Monday, August 15, 2011

on the ups and downs of flickr

just going through my draft posts...started this one clear back in march, but it actually still seems to ring true now...and i do still love the scarf.
on self-presents and belonging and not cleaning that mirror
i struggle with flickr. i go through periods of adoring it (usually in january, at the beginning of a new 365 project) and then i hit the doldrums and i begin to loathe it. there's so much pretense there. i saw someone one day who had commented on a photo, saying, "heartbreakingly beautiful, sympathetic DOF!" and i was like really? really? it was one of those rather prosaic photos of the aftermath of lunch at an outdoor café that are so in vogue. and how can depth of field possibly be sympathetic? and what purpose did that pretense really serve? but my impatience with it also tells me that i'm in one of those periods where i've gone off flickr.

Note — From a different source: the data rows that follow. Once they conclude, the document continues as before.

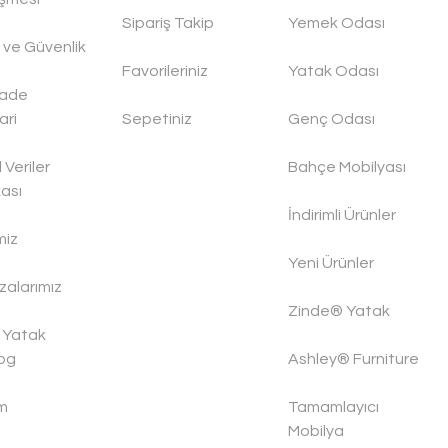
Sipariş Takip
Yemek Odası
ik ve Güvenlik
Favorileriniz
Yatak Odası
İade
ari
Sepetiniz
Genç Odası
l Veriler
Bahçe Mobilyası
kası
İndirimli Ürünler
miz
Yeni Ürünler
alarımız
Zinde® Yatak
 Yatak
og
Ashley® Furniture
im
Tamamlayıcı
Mobilya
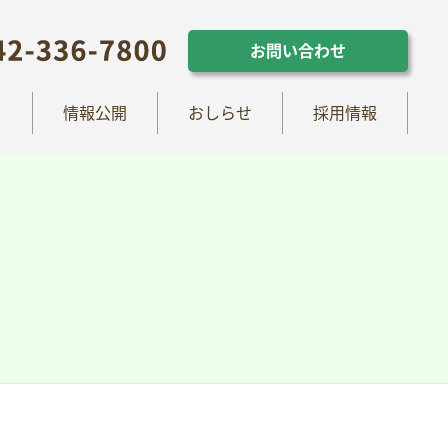
らせ
採用情報
お問い合わせ
お問い合わせ
て
情報公開
おしらせ
採用情報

i find flickr to be way more cliquish than blogging. groups there are much more defined (and by groups, i don't mean the ones you add your photos to) and it's so hard to break into them and i've tried with a couple of different circles that rejected me. i think that basically, i don't really feel that much at home on flickr. i'm just much more at home on blogger. but some part of you wants to break into certain groups and belong a little bit anyway. so i do things like buy myself this lovely scarf from the scarfshop as a little self-prezzie for my birthday, even tho' i'm not even recognized as a peripheral member of that particular flickr crowd (despite my best efforts). 

sometimes, you just want something that lets you feel you belong for a few minutes. even if only in your mind.